No, well it will move it but so would a ford fiesta but no they should not be used.


----------



## lilym (4 June 2009)

Tow it - yes .......stop it NOOOOOOOOOOOOOOOOOOOOOOO!!!!! The only thing they are anygood at towing are garden trailers and trailer tents, the engine gearbox and suspension are NOT man enough for the job, you would be breaking the law and if involved in an accident you will find your insurance null and void. These are little playtoy cars, good fun to drive but rubbish as a workhorse!!


----------



## Tinypony (4 June 2009)

Yes, it will tow... your wheelbarrow.   
	
	
		
		
	


	




Look here for towing weights, and bear in mind the 85% guideline, which is there for a reason.  http://www.cuddles.abelgratis.net/kerbweights.htm


----------



## TicTac (4 June 2009)

For goodness sake!!!! In an emergency once, a friend of mine used her Mercedes estate to pull my trailer and 17.2hh to the vets. It was the most scariest drive ever.

My Isuzu trooper is one of the best towing vehicles and would never consider towing a trailer with horses in with any thing less than a big 4 x 4. It's just too dangerous.


----------



## RachelB (5 June 2009)

According to a (may have been more than one) Toyota dealer, my friend can tow her 500kg horse in her lightweight one horse trailer. It manages, just, but I am convinced it's not legal. Of course she won't hear of it "because the dealer said he checked it out and it is ok" (he did check the weights as well).
I have exactly the same car as her and I wouldn't entrust my horse's life with it.
Oh, and it's a 3-door version.


----------



## star (5 June 2009)

i saw someone towing a bloody Ifor 505 with a massive horse on board with a Rav4 the other day - i just cannot believe the stupidity of some people.  why risk your horse?


----------



## TrentfieldStud (21 January 2010)

You need to take some professional horse trailer advice here, have a look at somewhere like www.horseboxworld.com and have a look at their FAQ's on trailers and transport law!
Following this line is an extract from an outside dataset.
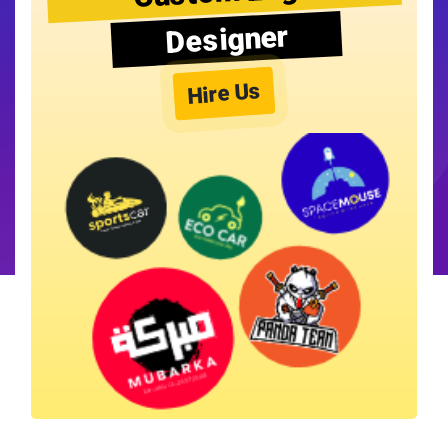
Designer
Hire Us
There is loads to consider.


----------



## alexomahony (11 February 2015)

Hello, 

I tow with my RAV4. I have a M reg RAV 2L - towing capacity 1500KG. I only have a B licence, so had to keep weights at the back of my mind whilst looking for a vehicle. It pulls my lightweight trailer wonderfully - up and down dale, rarely goes over 2.5 revs, and the temperature doesn't move at all. My car is checked regularly by my MOT testing/mechanic father, and shows no wear and tear from the towing that you may possibly expect. 
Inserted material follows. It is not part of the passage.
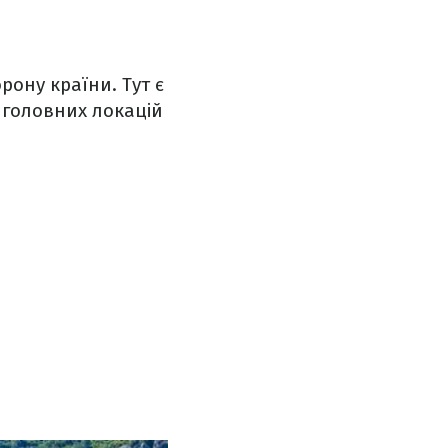
рону країни. Тут є
з головних локацій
Now, I understand - dangerous and could pull 2 horses with this plucky little 4x4, however so long as you are careful it is more than capable. 

My trailer is a Sinclaire Princess, weighing 650KG and have a 15hh Welsh cob weighing 450/500kg. My trailer has been down rated to 1200kg also meaning that I have a spare 50/100KG for hay net, tack ect. 

My set up works perfectly well for me at the moment, until I am able to do my towing test and can then look at another car, and also up-rate my trailer again. I travel usually no more then about 1 hour trips and the car does very very well.


----------



## MotherOfChickens (11 February 2015)

zombie thread!


----------



## alexomahony (11 February 2015)

Iknow haha - I'm new to this forum business!  only noticed the date after comment!


----------



## Kezzabell2 (11 February 2015)

I know some one who used to tow with a suzuki vitara. And not the grand vitara. Tiny little 2 door 1.6 engine. Soft top/plastic roof jobby. 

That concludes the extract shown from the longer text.